Tokenising for performance
rdp-gen generates a scannerless parser — one that reads the source string
character by character, with no separate tokenisation step. That design is correct,
minimal, and in the early versions was the only option. This document traces the
experimental path that started with that baseline, asked whether a pre-tokenisation
step could do better, and ended with a concrete answer and a new base class —
TokenRDParser — that captures the result.

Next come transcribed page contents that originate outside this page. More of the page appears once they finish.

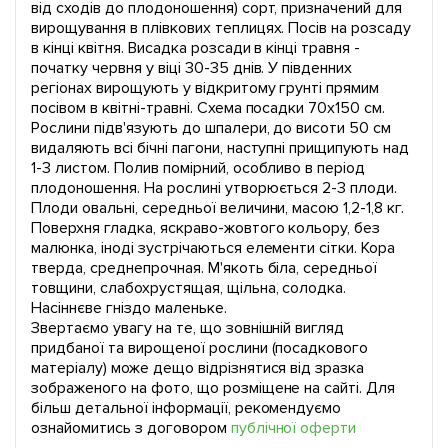
від сходів до плодоношення) сорт, призначений для
вирощування в плівкових теплицях. Посів на розсаду
в кінці квітня. Висадка розсади в кінці травня -
початку червня у віці 30-35 днів. У південних
регіонах вирощують у відкритому грунті прямим
посівом в квітні-травні. Схема посадки 70х150 см.
Рослини підв'язують до шпалери, до висоти 50 см
видаляють всі бічні пагони, наступні прищипують над
1-3 листом. Полив помірний, особливо в період
плодоношення. На рослині утворюється 2-3 плоди.
Плоди овальні, середньої величини, масою 1,2-1,8 кг.
Поверхня гладка, яскраво-жовтого кольору, без
малюнка, іноді зустрічаються елементи сітки. Кора
тверда, среднепрочная. М'якоть біла, середньої
товщини, слабохрустящая, щільна, солодка.
Насіннєве гніздо маленьке.
Звертаємо увагу на те, що зовнішній вигляд
придбаної та вирощеної рослини (посадкового
матеріалу) може дещо відрізнятися від зразка
зображеного на фото, що розміщене на сайті. Для
більш детальної інформації, рекомендуємо
ознайомитись з договором
публічної оферти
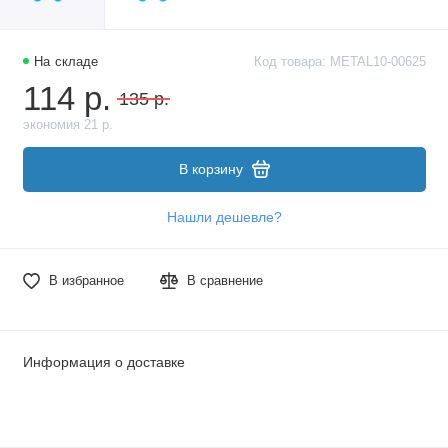
На складе
Код товара: METAL10-00625
114 р.
135 р.
экономия 21 р.
В корзину
Нашли дешевле?
В избранное
В сравнение
Информация о доставке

How the scannerless parser recognises tokens
Every terminal in your grammar becomes a direct byte comparison in the generated code. A rule like
wsp = ' ' | '\t' | '\n' | '\r';
compiles into four separate attempts: try ' ', if that fails restore position
and try '\t', and so on. For four alternatives that's cheap. But consider a
rule that accepts any printable character:
TextChar = ' ' | '!' | '"' | '#' | '$' | ... (* 90+ alternatives *);
At every position in the input the parser tries each alternative in turn, backing
up on failure. With 90 alternatives, that's up to 90 byte comparisons per character
just to classify a single TextChar — and rules like this appear repeatedly in
grammars that handle free-form text, markup, configuration files, or anything
with large character classes.
For most grammars this is fast enough. For grammars with many large character-class rules it becomes the dominant cost.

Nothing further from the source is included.